BEGIN

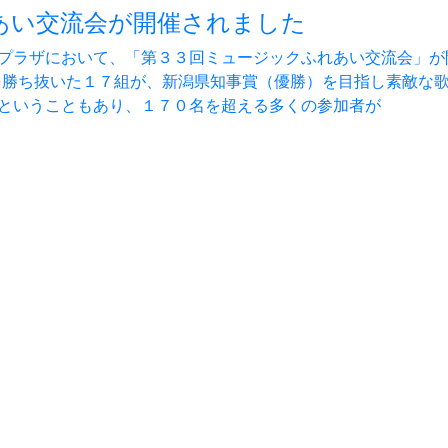
あい交流会が開催されました
プラザにおいて、「第３３回ミュージックふれあい交流会」が
を勝ち抜いた１７組が、新潟県知事賞（優勝）を目指し素敵な
ということもあり、１７０名を超える多くの参加者が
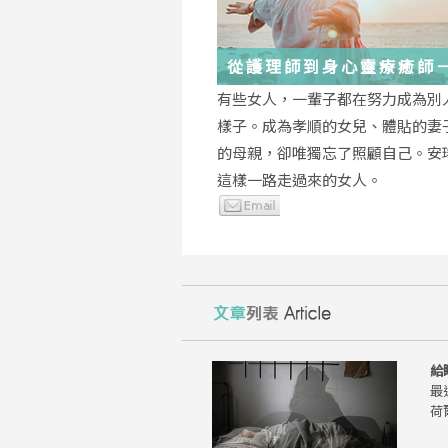
從護理師到身心靈療癒師
瑤：每一段低谷，都能成
有些女人，一輩子都在努力成為別
的起點
樣子。成為孝順的女兒、體貼的妻
的母親，卻唯獨忘了照顧自己。安
這樣一路走過來的女人。
給
最
荷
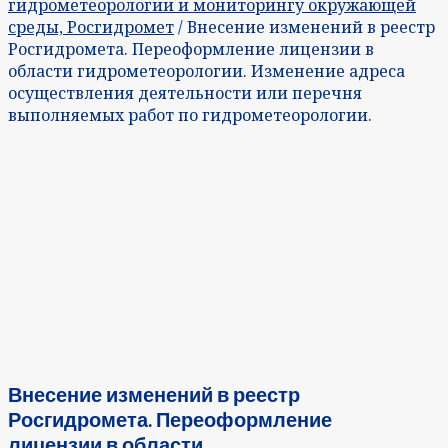
гидрометеорологии и мониторингу окружающей
среды, Росгидромет
/ Внесение изменений в реестр
Росгидромета. Переоформление лицензии в
области гидрометеорологии. Изменение адреса
осуществления деятельности или перечня
выполняемых работ по гидрометеорологии.
Внесение изменений в реестр
Росгидромета. Переоформление
лицензии в области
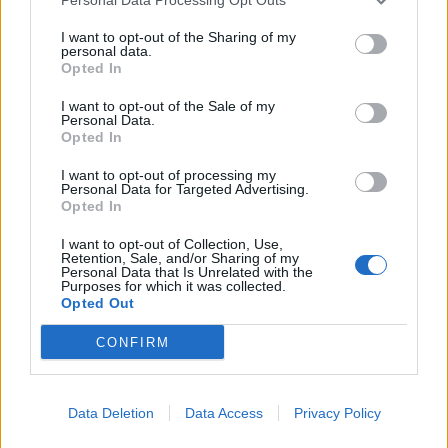
I want to opt-out of the Sharing of my
personal data.
Opted In
I want to opt-out of the Sale of my
Personal Data.
Opted In
I want to opt-out of processing my
Personal Data for Targeted Advertising.
Opted In
I want to opt-out of Collection, Use,
Retention, Sale, and/or Sharing of my
Personal Data that Is Unrelated with the
Purposes for which it was collected.
Opted Out
Τα επόμενα χρόνια τα πράγματα θα αλλάξουν
CONFIRM
ριζικά όσον αφορά την αντιμετώπιση των
ομοφυλοφίλων από τις αρχές και την κοινωνία.
Data Deletion
Data Access
Privacy Policy
Το 1999 η Υπηρεσία Εθνικών Πάρκων των ΗΠΑ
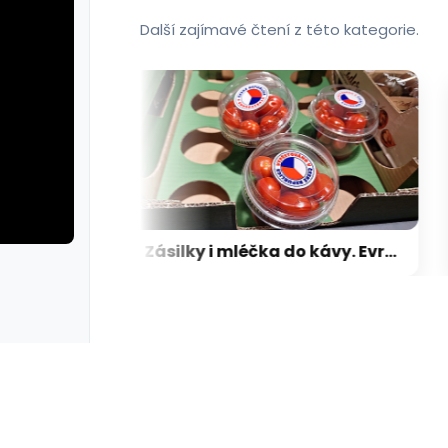
Další zajímavé čtení z této kategorie.
Bez praxe, ale ne bez šance: Firmy nabírají i čerstvé maturanty
Zásilky i mléčka do kávy. Evropa mění pravidla pro obaly, první změny přijdou nenápadně
rie: cviky
galerie: cviky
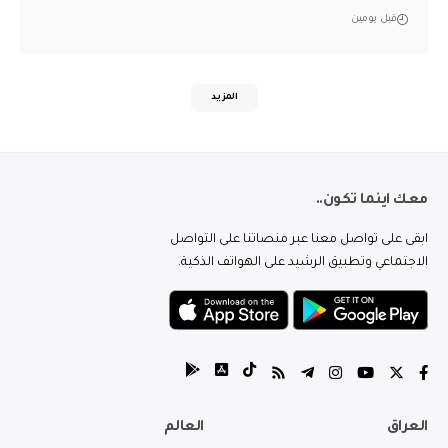
قبل يومين
المزيد
معك اينما تكون..
ابقى على تواصل معنا عبر منصاتنا على التواصل
الاجتماعي وتطبيق الرشيد على الهواتف الذكية.
العراق
العالم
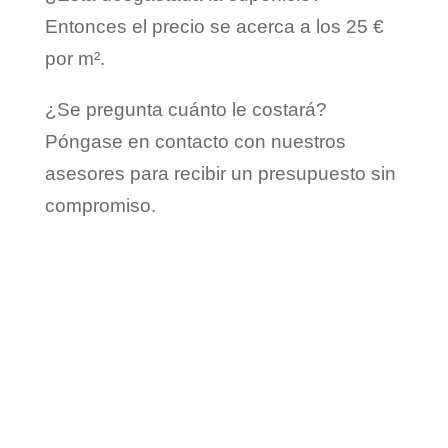
Entonces el precio se acerca a los 25 €
por m².
¿Se pregunta cuánto le costará?
Póngase en contacto con nuestros
asesores para recibir un presupuesto sin
compromiso.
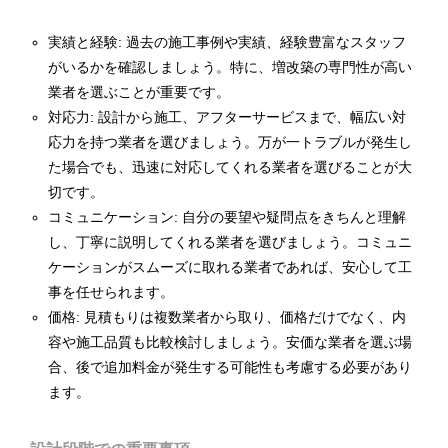
実績と経験: 過去の施工事例や実績、経験豊富なスタッフ
がいるかを確認しましょう。特に、増改築の専門性が高い
業者を選ぶことが重要です。
対応力: 設計から施工、アフターサービスまで、幅広い対
応力を持つ業者を選びましょう。万が一トラブルが発生し
た場合でも、迅速に対応してくれる業者を選びることが大
切です。
コミュニケーション: 自分の要望や疑問点をきちんと理解
し、丁寧に説明してくれる業者を選びましょう。コミュニ
ケーションがスムーズに取れる業者であれば、安心して工
事を任せられます。
価格: 見積もりは複数業者から取り、価格だけでなく、内
容や施工品質も比較検討しましょう。安価な業者を選ぶ場
合、後で追加料金が発生する可能性も考慮する必要があり
ます。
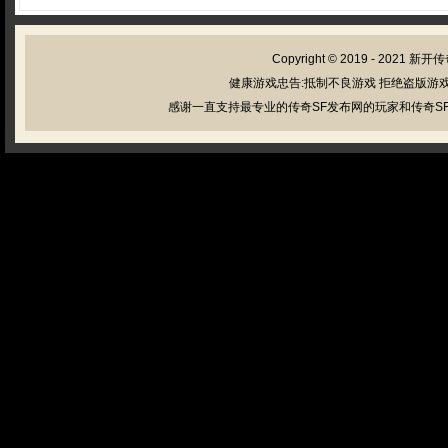
Copyright © 2019 - 2021
新开传
健康游戏忠告:抵制不良游戏 拒绝盗版游戏
感谢一直支持最专业的传奇SF发布网的玩家和传奇SF管理员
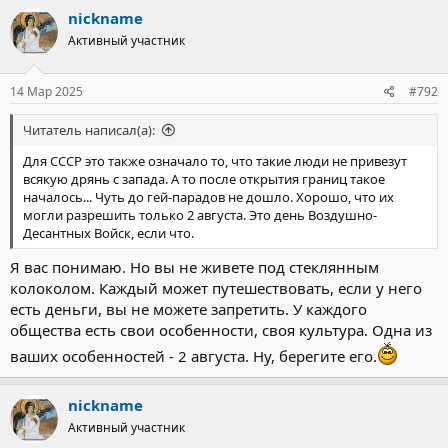
к
nickname
ц
Активный участник
и
и
:
14 Мар 2025
#792
Читатель написал(а):
Для СССР это также означало то, что такие люди не привезут
всякую дрянь с запада. А то после открытия границ такое
началось... Чуть до гей-парадов не дошло. Хорошо, что их
могли разрешить только 2 августа. Это день Воздушно-
Десантных Войск, если что.
Я вас понимаю. Но вы не живете под стеклянным
колоколом. Каждый может путешествовать, если у него
есть деньги, вы не можете запретить. У каждого
общества есть свои особенности, своя культура. Одна из
ваших особенностей - 2 августа. Ну, берегите его.
nickname
Активный участник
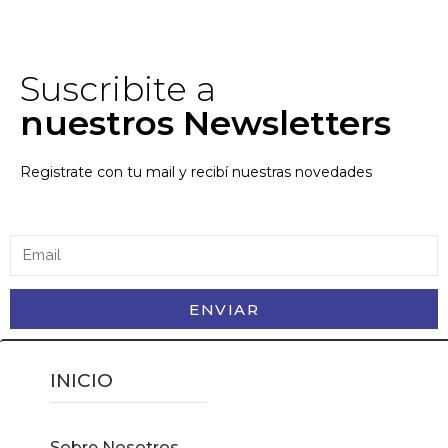
Suscribite a
nuestros Newsletters
Registrate con tu mail y recibí nuestras novedades
ENVIAR
INICIO
Sobre Nosotros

END

Only lines belong in the copy, not pictures: write out exactly the lines of the records from the first through the one holding "среды, Росгидромет".

ANSWER SPACE —
あい交流会が開催されました
プラザにおいて、「第３３回ミュージックふれあい交流会」が
を勝ち抜いた１７組が、新潟県知事賞（優勝）を目指し素敵な
ということもあり、１７０名を超える多くの参加者が
從護理師到身心靈療癒師
瑤：每一段低谷，都能成
有些女人，一輩子都在努力成為別
的起點
樣子。成為孝順的女兒、體貼的妻
的母親，卻唯獨忘了照顧自己。安
這樣一路走過來的女人。
給
最
荷
гидрометеорологии и мониторингу окружающей
среды, Росгидромет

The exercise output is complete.